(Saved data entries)
__________________________________________________
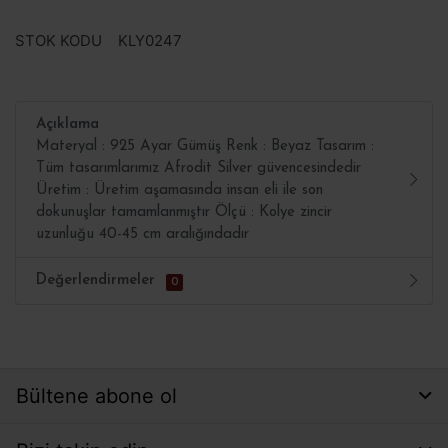
STOK KODU
KLY0247
Açıklama
Materyal : 925 Ayar Gümüş Renk : Beyaz Tasarım :
Tüm tasarımlarımız Afrodit Silver güvencesindedir
Üretim : Üretim aşamasında insan eli ile son
dokunuşlar tamamlanmıştır Ölçü : Kolye zincir
uzunluğu 40-45 cm aralığındadır
Değerlendirmeler
0
Bültene abone ol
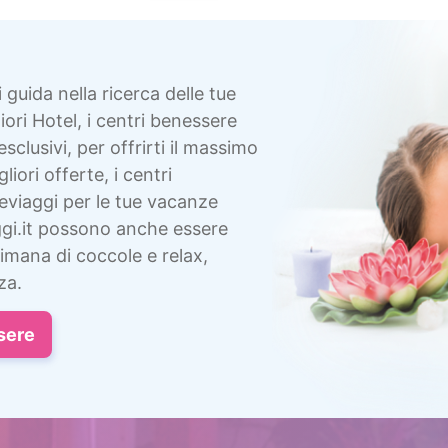
i guida nella ricerca delle tue
ori Hotel, i centri benessere
esclusivi, per offrirti il massimo
liori offerte, i centri
eviaggi per le tue vacanze
gi.it possono anche essere
imana di coccole e relax,
za.
sere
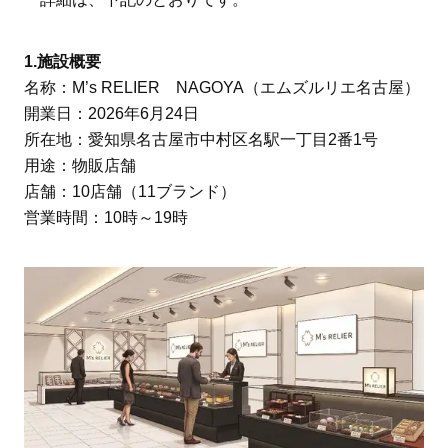
1.施設概要
名称：M’s RELIER NAGOYA（エムズルリエ名古屋）
開業日：2026年6月24日
所在地：愛知県名古屋市中村区名駅一丁目2番1号
用途：物販店舗
店舗：10店舗（11ブランド）
営業時間：10時～19時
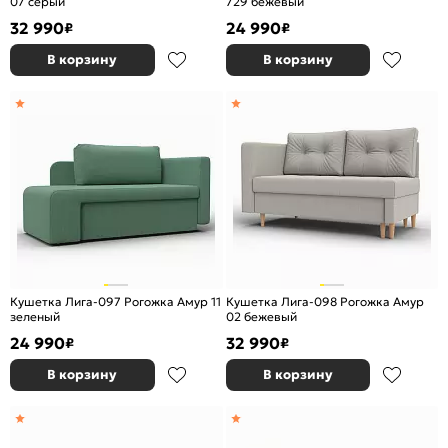
07 серый
729 бежевый
32 990
24 990
₽
₽
В корзину
В корзину
Кушетка Лига-097 Рогожка Амур 11
Кушетка Лига-098 Рогожка Амур
зеленый
02 бежевый
24 990
32 990
₽
₽
В корзину
В корзину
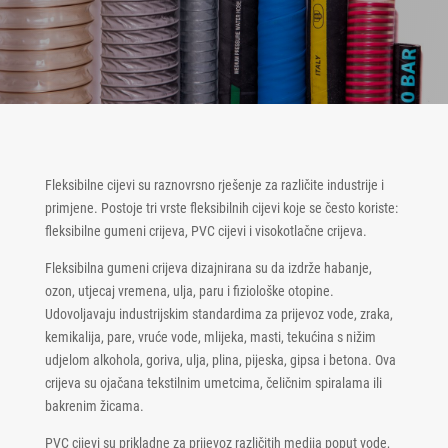
Fleksibilne cijevi su raznovrsno rješenje za različite industrije i
primjene. Postoje tri vrste fleksibilnih cijevi koje se često koriste:
fleksibilne gumeni crijeva, PVC cijevi i visokotlačne crijeva.
Fleksibilna gumeni crijeva dizajnirana su da izdrže habanje,
ozon, utjecaj vremena, ulja, paru i fiziološke otopine.
Udovoljavaju industrijskim standardima za prijevoz vode, zraka,
kemikalija, pare, vruće vode, mlijeka, masti, tekućina s nižim
udjelom alkohola, goriva, ulja, plina, pijeska, gipsa i betona. Ova
crijeva su ojačana tekstilnim umetcima, čeličnim spiralama ili
bakrenim žicama.
PVC cijevi su prikladne za prijevoz različitih medija poput vode,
__________________________________________________
What to do: Could the data above be copied out exactly, with no pictures kept?

Exercise answer:
STOK KODU
KLY0247
Açıklama
Materyal : 925 Ayar Gümüş Renk : Beyaz Tasarım :
Tüm tasarımlarımız Afrodit Silver güvencesindedir
Üretim : Üretim aşamasında insan eli ile son
dokunuşlar tamamlanmıştır Ölçü : Kolye zincir
uzunluğu 40-45 cm aralığındadır
Değerlendirmeler
0
Bültene abone ol
i guida nella ricerca delle tue
ori Hotel, i centri benessere
esclusivi, per offrirti il massimo
liori offerte, i centri
eviaggi per le tue vacanze
gi.it possono anche essere
imana di coccole e relax,
za.
sere
1.施設概要
名称：M’s RELIER NAGOYA（エムズルリエ名古屋）
開業日：2026年6月24日
所在地：愛知県名古屋市中村区名駅一丁目2番1号
用途：物販店舗
店舗：10店舗（11ブランド）
営業時間：10時～19時
07 серый
729 бежевый
32 990
24 990
₽
₽
В корзину
В корзину
Кушетка Лига-097 Рогожка Амур 11
Кушетка Лига-098 Рогожка Амур
зеленый
02 бежевый
24 990
32 990
₽
₽
В корзину
В корзину
Fleksibilne cijevi su raznovrsno rješenje za različite industrije i
primjene. Postoje tri vrste fleksibilnih cijevi koje se često koriste:
fleksibilne gumeni crijeva, PVC cijevi i visokotlačne crijeva.
Fleksibilna gumeni crijeva dizajnirana su da izdrže habanje,
ozon, utjecaj vremena, ulja, paru i fiziološke otopine.
Udovoljavaju industrijskim standardima za prijevoz vode, zraka,
kemikalija, pare, vruće vode, mlijeka, masti, tekućina s nižim
udjelom alkohola, goriva, ulja, plina, pijeska, gipsa i betona. Ova
crijeva su ojačana tekstilnim umetcima, čeličnim spiralama ili
bakrenim žicama.
PVC cijevi su prikladne za prijevoz različitih medija poput vode,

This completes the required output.